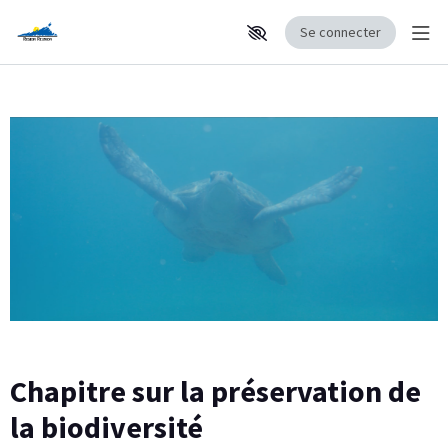
Se connecter
Affi
Aller au contenu principal
Paramètres d'accessibilité
Chapitre sur la préservation de
la biodiversité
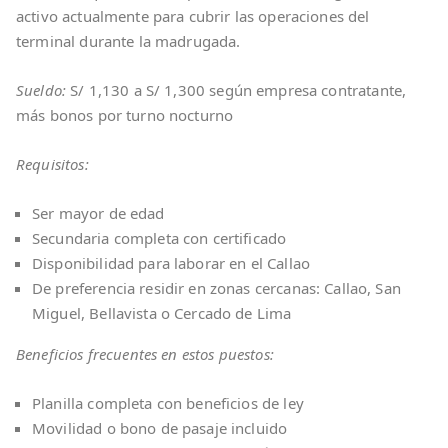
activo actualmente para cubrir las operaciones del
terminal durante la madrugada.
Sueldo:
S/ 1,130 a S/ 1,300 según empresa contratante,
más bonos por turno nocturno
Requisitos:
Ser mayor de edad
Secundaria completa con certificado
Disponibilidad para laborar en el Callao
De preferencia residir en zonas cercanas: Callao, San
Miguel, Bellavista o Cercado de Lima
Beneficios frecuentes en estos puestos:
Planilla completa con beneficios de ley
Movilidad o bono de pasaje incluido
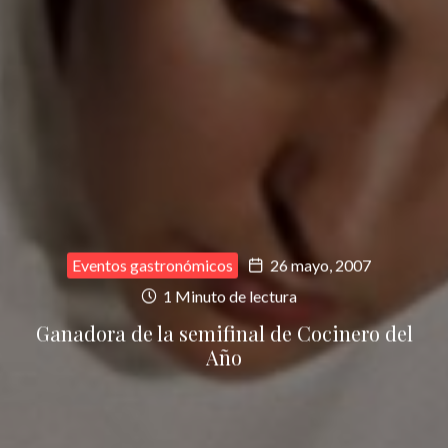
Eventos gastronómicos
26 mayo, 2007
1 Minuto de lectura
Ganadora de la semifinal de Cocinero del
Año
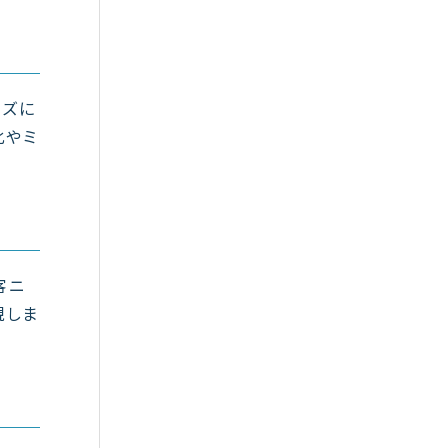
ーズに
化やミ
客ニ
現しま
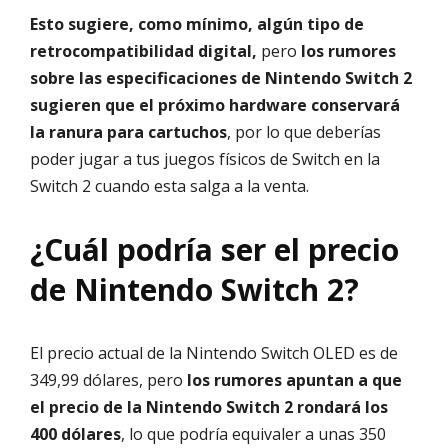
Esto sugiere, como mínimo, algún tipo de
retrocompatibilidad digital,
pero
los rumores
sobre las especificaciones de Nintendo Switch 2
sugieren que el próximo hardware conservará
la ranura para cartuchos
, por lo que deberías
poder jugar a tus juegos físicos de Switch en la
Switch 2 cuando esta salga a la venta.
¿Cuál podría ser el precio
de Nintendo Switch 2?
El precio actual de la Nintendo Switch OLED es de
349,99 dólares, pero
los rumores apuntan a que
el precio de la Nintendo Switch 2 rondará los
400 dólares
, lo que podría equivaler a unas 350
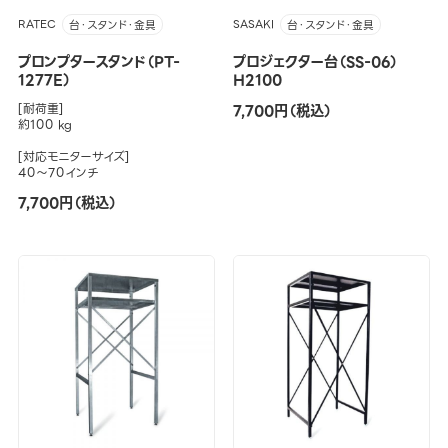
RATEC
SASAKI
台・スタンド・金具
台・スタンド・金具
プロンプタースタンド（PT-
プロジェクター台（SS-06）
1277E）
H2100
[耐荷重]
7,700円（税込）
約100 kg
[対応モニターサイズ]
40～70インチ
7,700円（税込）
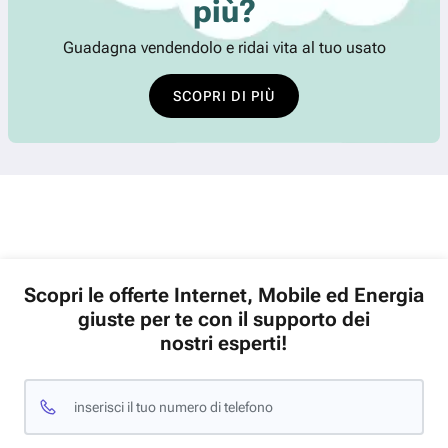
più?
Guadagna vendendolo e ridai vita al tuo usato
SCOPRI DI PIÙ
Scopri le offerte Internet, Mobile ed Energia
giuste per te con il supporto dei
nostri esperti!
inserisci il tuo numero di telefono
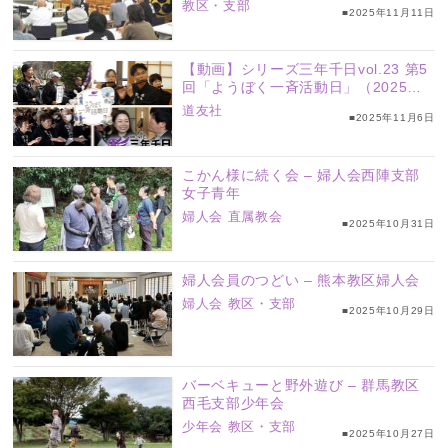
教区・支部
■2025年11月11日
【動画】シリーズ三年千日vol.23 第5
回「ようぼく一斉活動日」（2025年
11月1日、2日）
道友社
■2025年11月6日
こかん様に続く会 – 婦人会西陣支部
女子青年
婦人会
直属教会
■2025年10月31日
婦人会員のつどい – 熊本教区婦人会
婦人会
教区・支部
■2025年10月29日
バーベキューと野外遊び – 群馬教区
西毛支部少年会
少年会
教区・支部
■2025年10月27日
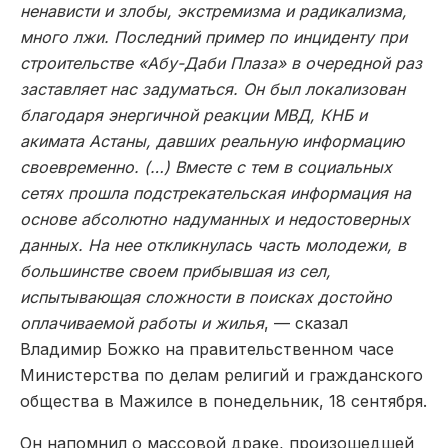
ненависти и злобы, экстремизма и радикализма,
много лжи. Последний пример по инциденту при
строительстве «Абу-Даби Плаза» в очередной раз
заставляет нас задуматься. Он был локализован
благодаря энергичной реакции МВД, КНБ и
акимата Астаны, давших реальную информацию
своевременно. (…) Вместе с тем в социальных
сетях прошла подстрекательская информация на
основе абсолютно надуманных и недостоверных
данных. На нее откликнулась часть молодежи, в
большинстве своем прибывшая из сел,
испытывающая сложности в поисках достойно
оплачиваемой работы и жилья
, — сказал
Владимир Божко на правительственном часе
Министерства по делам религий и гражданского
общества в Мажилсе в понедельник, 18 сентября.
Он напомнил о массовой драке, произошедшей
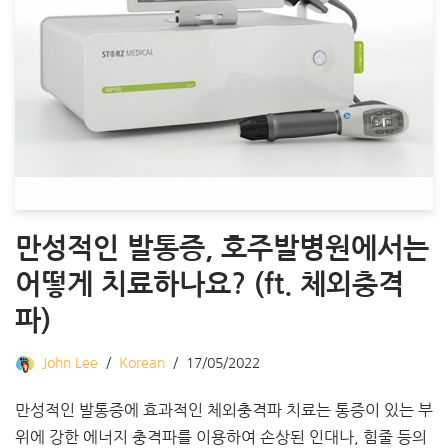
만성적인 발통증, 호주발병원에서는
어떻게 치료하나요? (ft. 체외충격
파)
John Lee
Korean
17/05/2022
만성적인 발통증에 효과적인 체외충격파 치료는 통증이 있는 부
위에 강한 에너지 충격파를 이용하여 손상된 인대나, 힘줄 등의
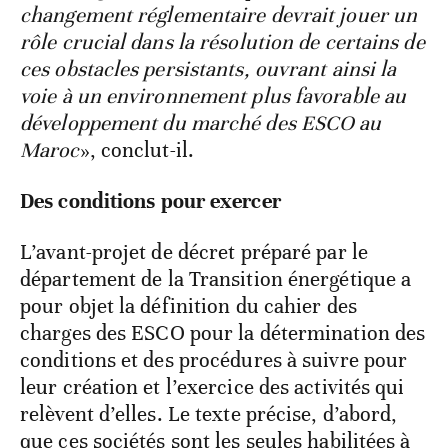
changement réglementaire devrait jouer un
rôle crucial dans la résolution de certains de
ces obstacles persistants, ouvrant ainsi la
voie à un environnement plus favorable au
développement du marché des ESCO au
Maroc
», conclut-il.
Des conditions pour exercer
L’avant-projet de décret préparé par le
département de la Transition énergétique a
pour objet la définition du cahier des
charges des ESCO pour la détermination des
conditions et des procédures à suivre pour
leur création et l’exercice des activités qui
relèvent d’elles. Le texte précise, d’abord,
que ces sociétés sont les seules habilitées à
----------
Where the string "Switch" occurs in a line above, count that line, and report solely the final figure.

Finished exercise:
6